In your output, repeat each entry exactly and include no pictures.

(Information shown):
=-=-=-=-=

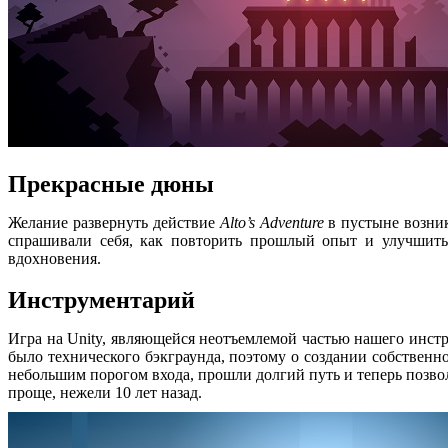
Прекрасные дюны
Желание развернуть действие
Alto’s Adventure
в пустыне возник
спрашивали себя, как повторить прошлый опыт и улучшит
вдохновения.
Инструментарий
Игра на Unity, являющейся неотъемлемой частью нашего инстр
было технического бэкграунда, поэтому о создании собственно
небольшим порогом входа, прошли долгий путь и теперь позво
проще, нежели 10 лет назад.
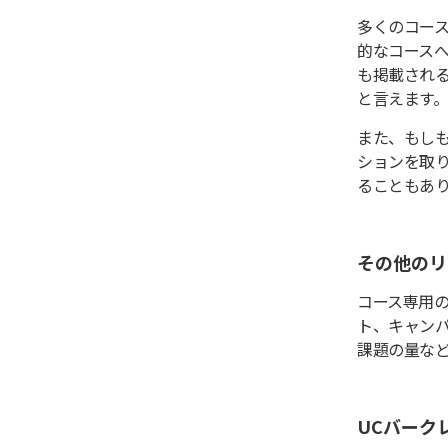
多くのコー
的なコース
も掲載され
と言えます
また、もし
ションを取
ることもあ
その他のリ
コース専用
ト、キャン
課題の量な
UCバーク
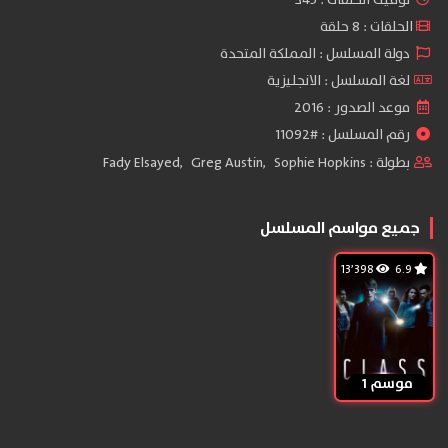
توقيت الحلقات : 45د
الحلقات : 8 حلقة
دولة المسلسل : المملكة المتحدة
لغة المسلسل : الانجليزية
موعد الصدور : 2016
رقم المسلسل : #11092
بطولة :
Sophie Hopkins
,
Greg Austin
,
Fady Elsayed
جميع مواسم المسلسل
13٬398
6.9
موسم 1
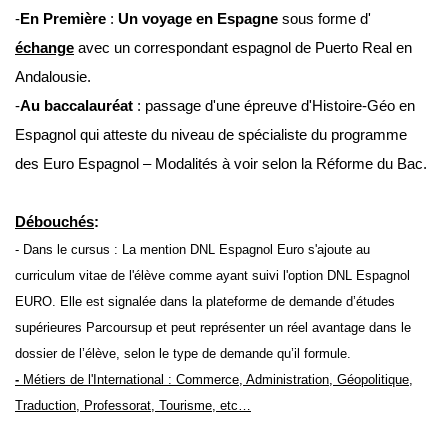
-
En Première
:
Un voyage en Espagne
sous forme d'
échange
avec un correspondant espagnol de Puerto Real en
Andalousie.
-
Au baccalauréat
: passage d'une épreuve d'Histoire-Géo en
Espagnol qui atteste du niveau de spécialiste du programme
des Euro Espagnol – Modalités à voir selon la Réforme du Bac.
Débouchés
:
- Dans le cursus :
La mention DNL Espagnol Euro s'ajoute au
curriculum vitae de l'élève comme ayant suivi l'option DNL Espagnol
EURO. Elle est signalée dans la plateforme de demande d’études
supérieures Parcoursup et peut représenter un réel avantage dans le
dossier de l’élève, selon le type de demande qu’il formule.
-
Métiers de l'International :
C
ommerce,
A
dministration,
G
éopolitique,
T
raduction,
P
rofessorat,
T
ourisme,
etc…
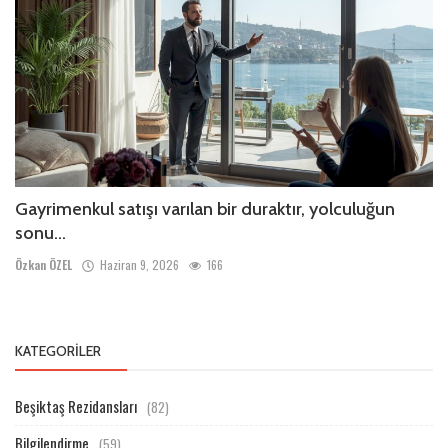
Gayrimenkul satışı varılan bir duraktır, yolculuğun
sonu...
Özkan ÖZEL
Haziran 9, 2026
166
KATEGORILER
Beşiktaş Rezidansları
(82)
Bilgilendirme
(59)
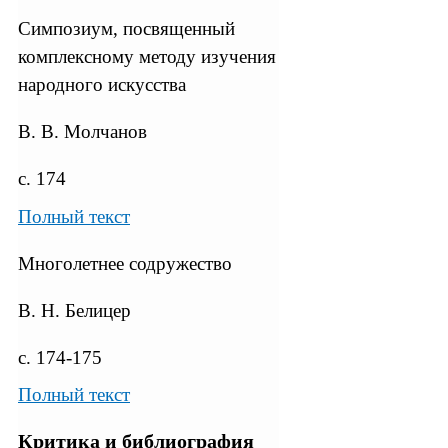
Симпозиум, посвященный
комплексному методу изучения
народного искусства
В. В. Молчанов
с. 174
Полный текст
Многолетнее содружество
В. Н. Белицер
с. 174-175
Полный текст
Критика и библиография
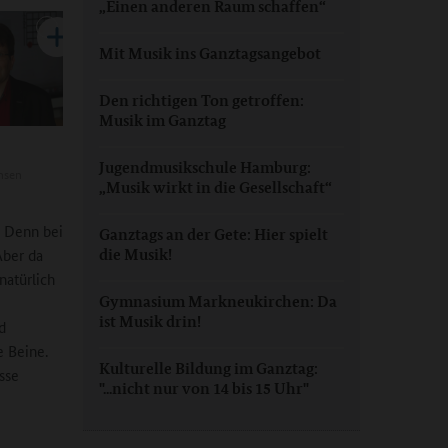
„Einen anderen Raum schaffen“
Mit Musik ins Ganztagsangebot
Den richtigen Ton getroffen:
Musik im Ganztag
Jugendmusikschule Hamburg:
hsen
„Musik wirkt in die Gesellschaft“
. Denn bei
Ganztags an der Gete: Hier spielt
Aber da
die Musik!
natürlich
Gymnasium Markneukirchen: Da
ist Musik drin!
d
e Beine.
Kulturelle Bildung im Ganztag:
sse
"...nicht nur von 14 bis 15 Uhr"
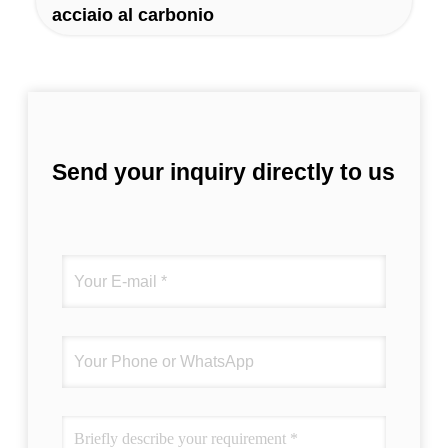
acciaio al carbonio
Send your inquiry directly to us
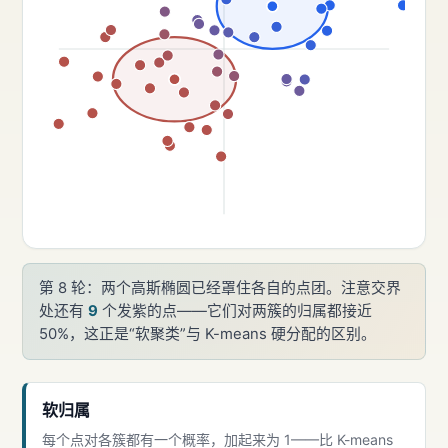
第 8 轮：两个高斯椭圆已经罩住各自的点团。注意交界
处还有
9
个发紫的点——它们对两簇的归属都接近
50%，这正是“软聚类”与 K-means 硬分配的区别。
软归属
每个点对各簇都有一个概率，加起来为 1——比 K-means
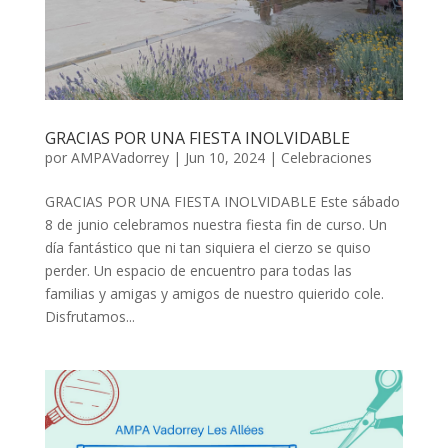
GRACIAS POR UNA FIESTA INOLVIDABLE
por
AMPAVadorrey
|
Jun 10, 2024
|
Celebraciones
GRACIAS POR UNA FIESTA INOLVIDABLE Este sábado
8 de junio celebramos nuestra fiesta fin de curso. Un
día fantástico que ni tan siquiera el cierzo se quiso
perder. Un espacio de encuentro para todas las
familias y amigas y amigos de nuestro quierido cole.
Disfrutamos...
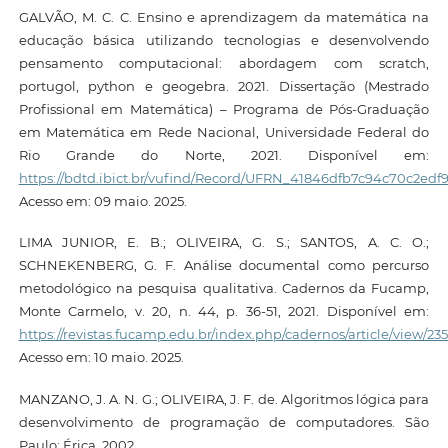
GALVÃO, M. C. C. Ensino e aprendizagem da matemática na
educação básica utilizando tecnologias e desenvolvendo
pensamento computacional: abordagem com scratch,
portugol, python e geogebra. 2021. Dissertação (Mestrado
Profissional em Matemática) – Programa de Pós-Graduação
em Matemática em Rede Nacional, Universidade Federal do
Rio Grande do Norte, 2021. Disponível em:
https://bdtd.ibict.br/vufind/Record/UFRN_41846dfb7c94c70c2ed
Acesso em: 09 maio. 2025.
LIMA JUNIOR, E. B.; OLIVEIRA, G. S.; SANTOS, A. C. O.;
SCHNEKENBERG, G. F. Análise documental como percurso
metodológico na pesquisa qualitativa. Cadernos da Fucamp,
Monte Carmelo, v. 20, n. 44, p. 36-51, 2021. Disponível em:
https://revistas.fucamp.edu.br/index.php/cadernos/article/view/23
Acesso em: 10 maio. 2025.
MANZANO, J. A. N. G.; OLIVEIRA, J. F. de. Algoritmos lógica para
desenvolvimento de programação de computadores. São
Paulo: Érica, 2002.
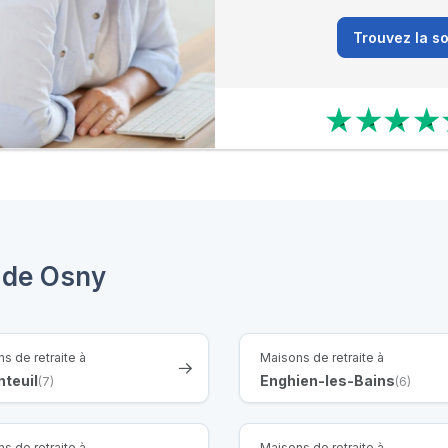
Trouvez la so
s de Osny
s de retraite à
Maisons de retraite à
teuil
Enghien-les-Bains
(7)
(6)
s de retraite à
Maisons de retraite à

=-=-=-=-=

(Result below):
Прекрасные дюны
Желание развернуть действие
Alto’s Adventure
в пустыне возник
спрашивали себя, как повторить прошлый опыт и улучшит
вдохновения.
Инструментарий
Игра на Unity, являющейся неотъемлемой частью нашего инстр
было технического бэкграунда, поэтому о создании собственно
небольшим порогом входа, прошли долгий путь и теперь позво
проще, нежели 10 лет назад.
多くのコー
的なコース
も掲載され
と言えます
また、もし
ションを取
ることもあ
その他のリ
コース専用
ト、キャン
課題の量な
UCバーク
توقيت الحلقات : 45د
الحلقات : 8 حلقة
دولة المسلسل : المملكة المتحدة
لغة المسلسل : الانجليزية
موعد الصدور : 2016
رقم المسلسل : #11092
بطولة :
Sophie Hopkins
,
Greg Austin
,
Fady Elsayed
جميع مواسم المسلسل
13٬398
6.9
موسم 1
-
En Première
:
Un voyage en Espagne
sous forme d'
échange
avec un correspondant espagnol de Puerto Real en
Andalousie.
-
Au baccalauréat
: passage d'une épreuve d'Histoire-Géo en
Espagnol qui atteste du niveau de spécialiste du programme
des Euro Espagnol – Modalités à voir selon la Réforme du Bac.
Débouchés
:
- Dans le cursus :
La mention DNL Espagnol Euro s'ajoute au
curriculum vitae de l'élève comme ayant suivi l'option DNL Espagnol
EURO. Elle est signalée dans la plateforme de demande d’études
supérieures Parcoursup et peut représenter un réel avantage dans le
dossier de l’élève, selon le type de demande qu’il formule.
-
Métiers de l'International :
C
ommerce,
A
dministration,
G
éopolitique,
T
raduction,
P
rofessorat,
T
ourisme,
etc…
Gayrimenkul satışı varılan bir duraktır, yolculuğun
sonu...
Özkan ÖZEL
Haziran 9, 2026
166
KATEGORILER
Beşiktaş Rezidansları
(82)
Bilgilendirme
(59)
Симпозиум, посвященный
комплексному методу изучения
народного искусства
В. В. Молчанов
с. 174
Полный текст
Многолетнее содружество
В. Н. Белицер
с. 174-175
Полный текст
Критика и библиография
„Einen anderen Raum schaffen“
Mit Musik ins Ganztagsangebot
Den richtigen Ton getroffen:
Musik im Ganztag
Jugendmusikschule Hamburg:
hsen
„Musik wirkt in die Gesellschaft“
. Denn bei
Ganztags an der Gete: Hier spielt
Aber da
die Musik!
natürlich
Gymnasium Markneukirchen: Da
ist Musik drin!
d
e Beine.
Kulturelle Bildung im Ganztag:
sse
"...nicht nur von 14 bis 15 Uhr"
acciaio al carbonio
Send your inquiry directly to us
第 8 轮：两个高斯椭圆已经罩住各自的点团。注意交界
处还有
9
个发紫的点——它们对两簇的归属都接近
50%，这正是“软聚类”与 K-means 硬分配的区别。
软归属
每个点对各簇都有一个概率，加起来为 1——比 K-means
GRACIAS POR UNA FIESTA INOLVIDABLE
por
AMPAVadorrey
|
Jun 10, 2024
|
Celebraciones
GRACIAS POR UNA FIESTA INOLVIDABLE Este sábado
8 de junio celebramos nuestra fiesta fin de curso. Un
día fantástico que ni tan siquiera el cierzo se quiso
perder. Un espacio de encuentro para todas las
familias y amigas y amigos de nuestro quierido cole.
Disfrutamos...
GALVÃO, M. C. C. Ensino e aprendizagem da matemática na
educação básica utilizando tecnologias e desenvolvendo
pensamento computacional: abordagem com scratch,
portugol, python e geogebra. 2021. Dissertação (Mestrado
Profissional em Matemática) – Programa de Pós-Graduação
em Matemática em Rede Nacional, Universidade Federal do
Rio Grande do Norte, 2021. Disponível em:
https://bdtd.ibict.br/vufind/Record/UFRN_41846dfb7c94c70c2ed
Acesso em: 09 maio. 2025.
LIMA JUNIOR, E. B.; OLIVEIRA, G. S.; SANTOS, A. C. O.;
SCHNEKENBERG, G. F. Análise documental como percurso
metodológico na pesquisa qualitativa. Cadernos da Fucamp,
Monte Carmelo, v. 20, n. 44, p. 36-51, 2021. Disponível em:
https://revistas.fucamp.edu.br/index.php/cadernos/article/view/23
Acesso em: 10 maio. 2025.
MANZANO, J. A. N. G.; OLIVEIRA, J. F. de. Algoritmos lógica para
desenvolvimento de programação de computadores. São
Paulo: Érica, 2002.
Trouvez la so
s de Osny
s de retraite à
Maisons de retraite à
teuil
Enghien-les-Bains
(7)
(6)
s de retraite à
Maisons de retraite à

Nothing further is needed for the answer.